> **Work order**
Write out exactly the lines below that run from the one containing "डिसेंट्रलाइजेशन, लोकल, एंटरप्रेन्योरशिप" through the one containing "इस संदर्भ में", both included, with no other lines.

> **Dataset content**

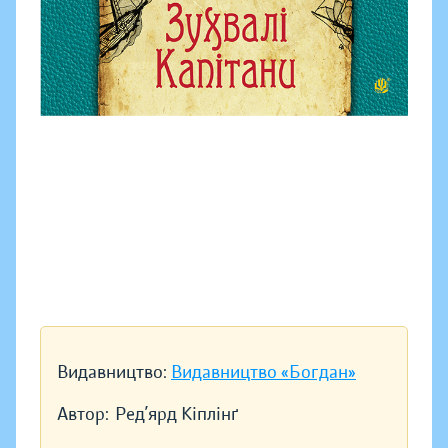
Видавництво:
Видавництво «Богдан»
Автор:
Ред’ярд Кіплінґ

--

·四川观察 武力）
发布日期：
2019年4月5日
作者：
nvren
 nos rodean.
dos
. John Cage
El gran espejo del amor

* * *

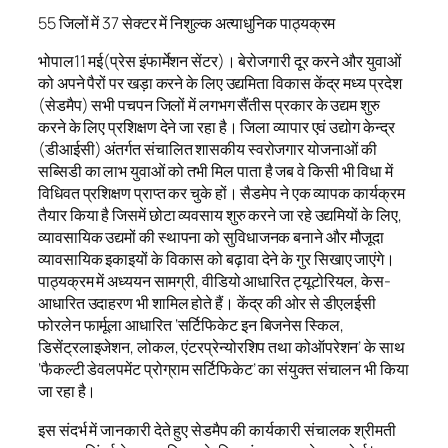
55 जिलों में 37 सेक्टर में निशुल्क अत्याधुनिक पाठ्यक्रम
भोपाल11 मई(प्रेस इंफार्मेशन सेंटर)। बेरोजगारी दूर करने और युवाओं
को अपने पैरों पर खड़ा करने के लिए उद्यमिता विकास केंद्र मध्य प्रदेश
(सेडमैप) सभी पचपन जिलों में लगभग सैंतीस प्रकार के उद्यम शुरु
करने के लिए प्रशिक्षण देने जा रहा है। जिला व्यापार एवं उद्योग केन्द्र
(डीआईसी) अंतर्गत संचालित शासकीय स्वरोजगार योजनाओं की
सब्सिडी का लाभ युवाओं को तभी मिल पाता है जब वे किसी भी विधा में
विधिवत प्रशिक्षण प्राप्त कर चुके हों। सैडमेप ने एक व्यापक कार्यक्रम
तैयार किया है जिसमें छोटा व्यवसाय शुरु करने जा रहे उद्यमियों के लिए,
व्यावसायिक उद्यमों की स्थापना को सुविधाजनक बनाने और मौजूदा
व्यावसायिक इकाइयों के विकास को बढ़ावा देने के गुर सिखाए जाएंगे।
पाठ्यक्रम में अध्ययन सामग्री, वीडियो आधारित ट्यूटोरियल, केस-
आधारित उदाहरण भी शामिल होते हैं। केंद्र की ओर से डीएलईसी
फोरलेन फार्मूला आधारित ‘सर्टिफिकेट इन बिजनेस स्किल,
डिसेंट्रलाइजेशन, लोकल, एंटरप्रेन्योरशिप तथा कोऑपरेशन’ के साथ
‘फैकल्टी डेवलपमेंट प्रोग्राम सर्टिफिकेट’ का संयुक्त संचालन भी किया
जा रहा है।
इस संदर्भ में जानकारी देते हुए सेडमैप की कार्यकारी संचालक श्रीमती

> **Result of this exercise**
डिसेंट्रलाइजेशन, लोकल, एंटरप्रेन्योरशिप तथा कोऑपरेशन’ के साथ
‘फैकल्टी डेवलपमेंट प्रोग्राम सर्टिफिकेट’ का संयुक्त संचालन भी किया
जा रहा है।
इस संदर्भ में जानकारी देते हुए सेडमैप की कार्यकारी संचालक श्रीमती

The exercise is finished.